When she was born in 1957 in Jaghori, Afghanistan, Sima Samar’s destiny seemed to be marked: she was a woman, in a place where women’s rights were violated and forgotten and she belonged to the Hazara ethnic group, among the most persecuted in the country. However, it was precisely these two characteristics that marked her path and her desire for change.
With the arrival of the Soviets in 1979, Sima lost her husband, three brothers and other family members.
In 1982, she became the first Afghan woman to graduate in Medicine from Kabul University. She worked for some time in Kabul hospital, but then moved back to her home town, where she provided medical care to patients in the most remote areas of the country. She travelled to villages on foot or on horseback, equipped with her tools and her wish to make a difference. It was here that Sima came into contact with rural Afghanistan, where women not only suffer the worst abuses, they do not even know the minimum rights guaranteed by law. Just think of child brides, a drama that still affects these areas.
Forced to flee to Pakistan with her son, she worked in the refugee ward of the Mission Hospital in Quetta. Tired of the lack of health facilities for women, in 1989 she set up the Shuhada Organisation and Clinic, which currently runs 12 clinics and 3 hospitals in Afghanistan, dedicated to providing health care to the Afghan population and in particular to women and girls, 55 schools in Afghanistan and 3 in Pakistan, dedicated to refugees. “Where our NGO has opened schools, great changes have been made", Sima said. “Education is the recipe for healing many evils, empowering women and fighting corruption. This is the only way in which we can change the face of Afghanistan”.
During the Taliban regime, schools run by the NGO became crucial: they were indeed among the few primary schools for girls and the only high schools girls could attend in the country.

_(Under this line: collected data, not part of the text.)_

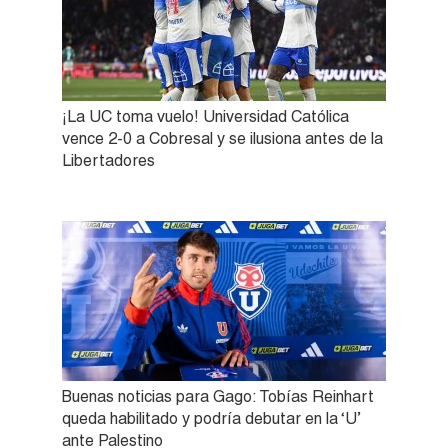
¡La UC toma vuelo! Universidad Católica
vence 2-0 a Cobresal y se ilusiona antes de la
Libertadores
Buenas noticias para Gago: Tobías Reinhart
queda habilitado y podría debutar en la ‘U’
ante Palestino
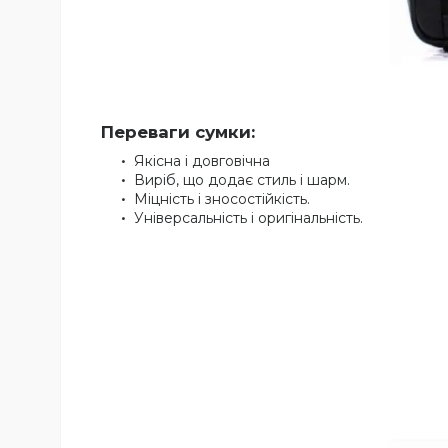
Переваги сумки:
Якісна і довговічна
Виріб, що додає стиль і шарм.
Міцність і зносостійкість.
Універсальність і оригінальність.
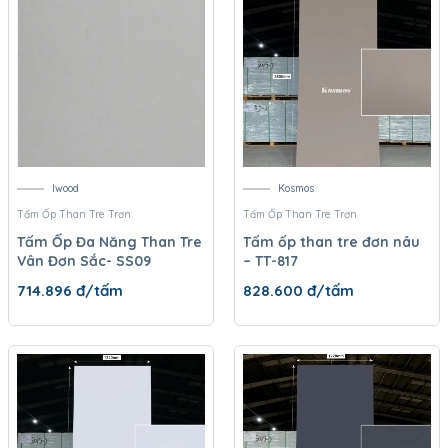
Iwood
Kosmos
Tấm Ốp Than Tre Trơn
Tấm Ốp Than Tre Trơn
Tấm Ốp Đa Năng Than Tre
Tấm ốp than tre đơn nâu
Vân Đơn Sắc- SS09
– TT-817
714.896
đ/tấm
828.600
đ/tấm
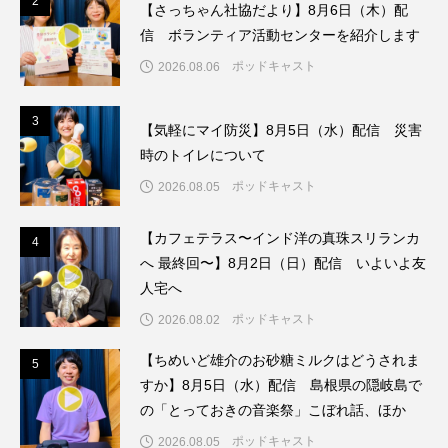
2
2
【さっちゃん社協だより】8月6日（木）配
ちめいど雄介のお砂糖ミルクはどうされますか
信 ボランティア活動センターを紹介します
つつじが丘小学校
つながりCafe‐Nanana no Moe
ポッドキャスト
2026.08.06
つなごーごー
てっぺんの向こうにあなたがいる
3
3
【気軽にマイ防災】8月5日（水）配信 災害
時のトイレについて
とくとくトーク
とっておきシネマ
ポッドキャスト
2026.08.05
なきごえバス
にげてさがして
【カフェテラス〜インド洋の真珠スリランカ
4
4
はたらくおやさい バナナもいるよ！
ばらぐみ
へ 最終回〜】8月2日（日）配信 いよいよ友
人宅へ
ぱかっ
ひとつの机、ふたつの制服
ポッドキャスト
2026.08.02
ひろかわさえこ
ぴぽん
ふくし情報
【ちめいど雄介のお砂糖ミルクはどうされま
5
5
すか】8月5日（水）配信 島根県の隠岐島で
ふじ幼稚園
ふたりの魔女
ふつうの子ども
の「とっておきの音楽祭」こぼれ話、ほか
ポッドキャスト
ぶらりまち歩き
まこみちの爆笑肉トーク！
2026.08.05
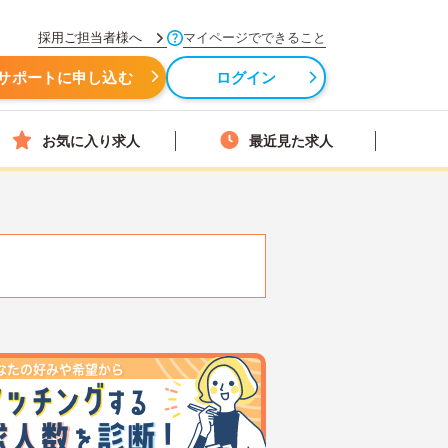
採用ご担当者様へ
マイページでできること
サポートに申し込む
ログイン
お気に入り求人
最近見た求人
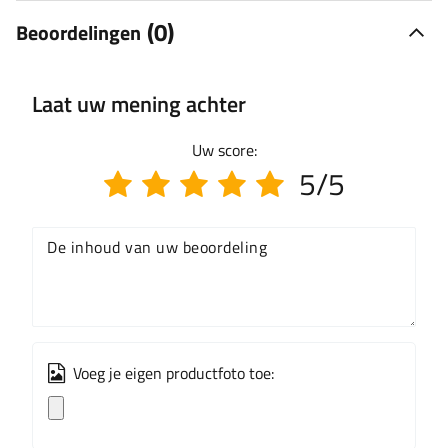
(0)
Beoordelingen
Laat uw mening achter
Uw score:
5/5
De inhoud van uw beoordeling
Voeg je eigen productfoto toe:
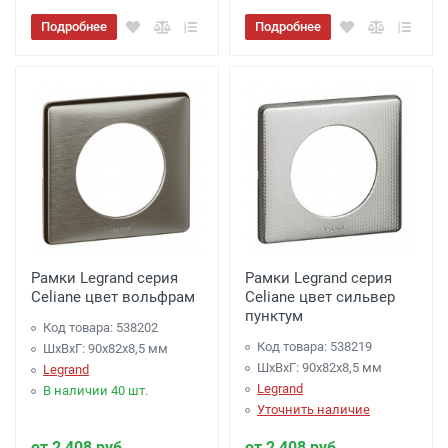
Подробнее
Подробнее
Рамки Legrand серия
Рамки Legrand серия
Celiane цвет вольфрам
Celiane цвет сильвер
пунктум
Код товара: 538202
Код товара: 538219
ШхВхГ: 90x82x8,5 мм
ШхВхГ: 90x82x8,5 мм
Legrand
Legrand
В наличии 40 шт.
Уточнить наличие
от 2 408 руб.
от 2 408 руб.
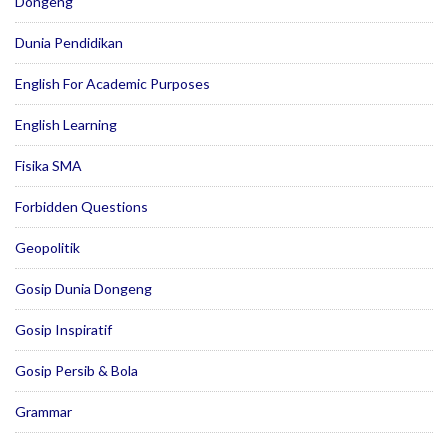
Dongeng
Dunia Pendidikan
English For Academic Purposes
English Learning
Fisika SMA
Forbidden Questions
Geopolitik
Gosip Dunia Dongeng
Gosip Inspiratif
Gosip Persib & Bola
Grammar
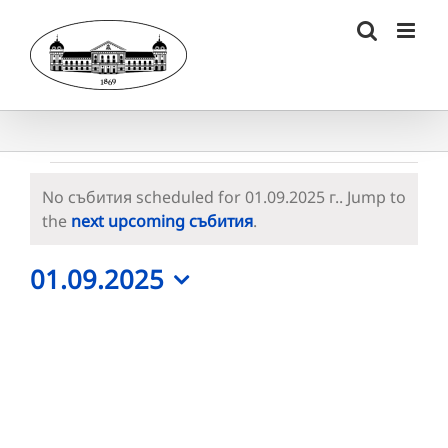
Skip
to
content
Събития
No събития scheduled for 01.09.2025 г.. Jump to
for
Notice
the
next upcoming събития
.
01.09.2025
01.09.2025
г.
Select
date.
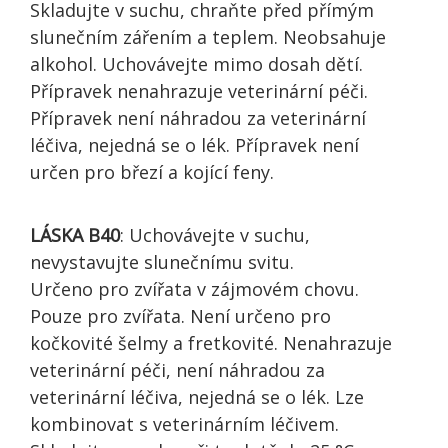
Skladujte v suchu, chraňte před přímým
slunečním zářením a teplem. Neobsahuje
alkohol. Uchovávejte mimo dosah dětí.
Přípravek nenahrazuje veterinární péči.
Přípravek není náhradou za veterinární
léčiva, nejedná se o lék. Přípravek není
určen pro březí a kojící feny.
LÁSKA B40
: Uchovávejte v suchu,
nevystavujte slunečnímu svitu.
Určeno pro zvířata v zájmovém chovu.
Pouze pro zvířata. Není určeno pro
kočkovité šelmy a fretkovité. Nenahrazuje
veterinární péči, není náhradou za
veterinární léčiva, nejedná se o lék. Lze
kombinovat s veterinárním léčivem.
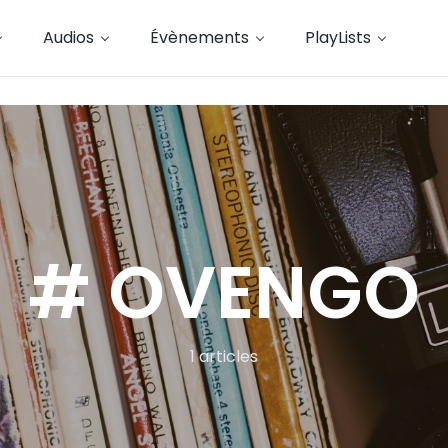
Audios
Évènements
PlayLists
# OVENGO
1 articles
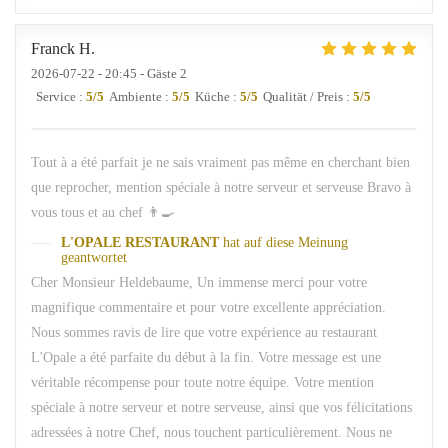
Franck
H
2026-07-22
- 20:45 - Gäste 2
Service
:
5
/5
Ambiente
:
5
/5
Küche
:
5
/5
Qualität / Preis
:
5
/5
Tout à a été parfait je ne sais vraiment pas même en cherchant bien
que reprocher, mention spéciale à notre serveur et serveuse Bravo à
vous tous et au chef 👨‍🍳
L'OPALE RESTAURANT
hat auf diese Meinung
geantwortet
Cher Monsieur Heldebaume, Un immense merci pour votre
magnifique commentaire et pour votre excellente appréciation.
Nous sommes ravis de lire que votre expérience au restaurant
L'Opale a été parfaite du début à la fin. Votre message est une
véritable récompense pour toute notre équipe. Votre mention
spéciale à notre serveur et notre serveuse, ainsi que vos félicitations
adressées à notre Chef, nous touchent particulièrement. Nous ne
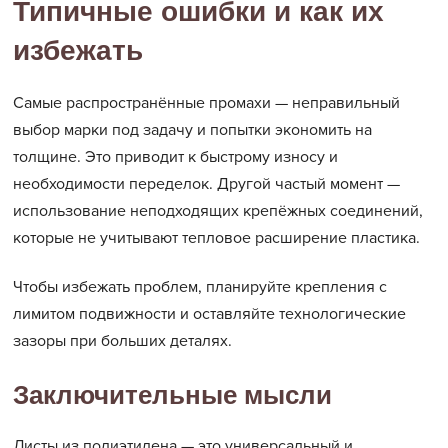
Типичные ошибки и как их
избежать
Самые распространённые промахи — неправильный
выбор марки под задачу и попытки экономить на
толщине. Это приводит к быстрому износу и
необходимости переделок. Другой частый момент —
использование неподходящих крепёжных соединений,
которые не учитывают тепловое расширение пластика.
Чтобы избежать проблем, планируйте крепления с
лимитом подвижности и оставляйте технологические
зазоры при больших деталях.
Заключительные мысли
Листы из полиэтилена — это универсальный и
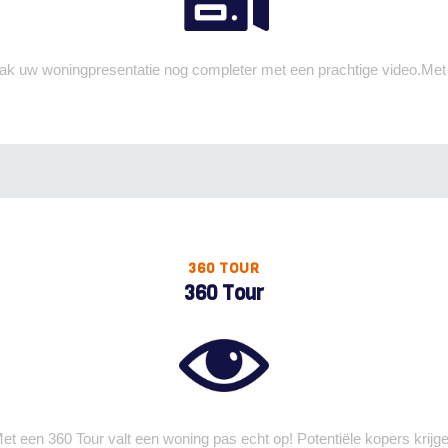
k uw woningpresentatie nog completer met een prachtige video.Met
360 TOUR
360 Tour
et een 360 Tour valt een woning pas echt op! Potentiële kopers krijg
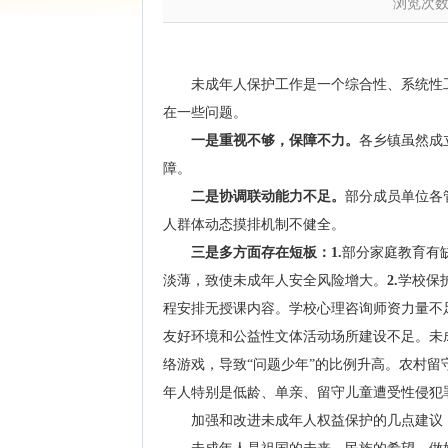
浏览次
未成年人保护工作是一个综合性、系统性
在一些问题。
一是重视不够，保障不力。
各乡镇虽然成
障。
二是协调联动能力不足。
部分成员单位各
人群体动态摸排机制不健全。
三是多方面存在短板：
1.
部分家庭教育有
淡薄，致使未成年人安全风险增大。
2.
学校保
程安排无授课内容。学校心理咨询师资力量不
友好环境和公益性文体活动场所建设不足。未
络游戏，导致“问题少年”的比例升高。农村
年人特别是低龄、单亲、留守儿童遭受性侵犯
加强和改进未成年人权益保护的几点建议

However, Sima Samar’s work soon clashed with the fundamentalism and power of the Taliban. She did not hesitate to oppose one of the Taliban leaders herself, when he seized a truckload of protein food and building materials heading to one of her hospitals. “If you don’t give it back to me, I will hold hostage your mother, who is being treated in my clinic”, she warned him. The following day, the cargo arrived intact at the hospital.
After the fall of the Taliban, Dr Samar served as Vice-President and Minister of Women's Affairs for Afghanistan Interim Administration from December 2001 to June 2002, when she was forced to resign on the shameful accusation that her words and actions had questioned Islam. Her place in the government was never filled again.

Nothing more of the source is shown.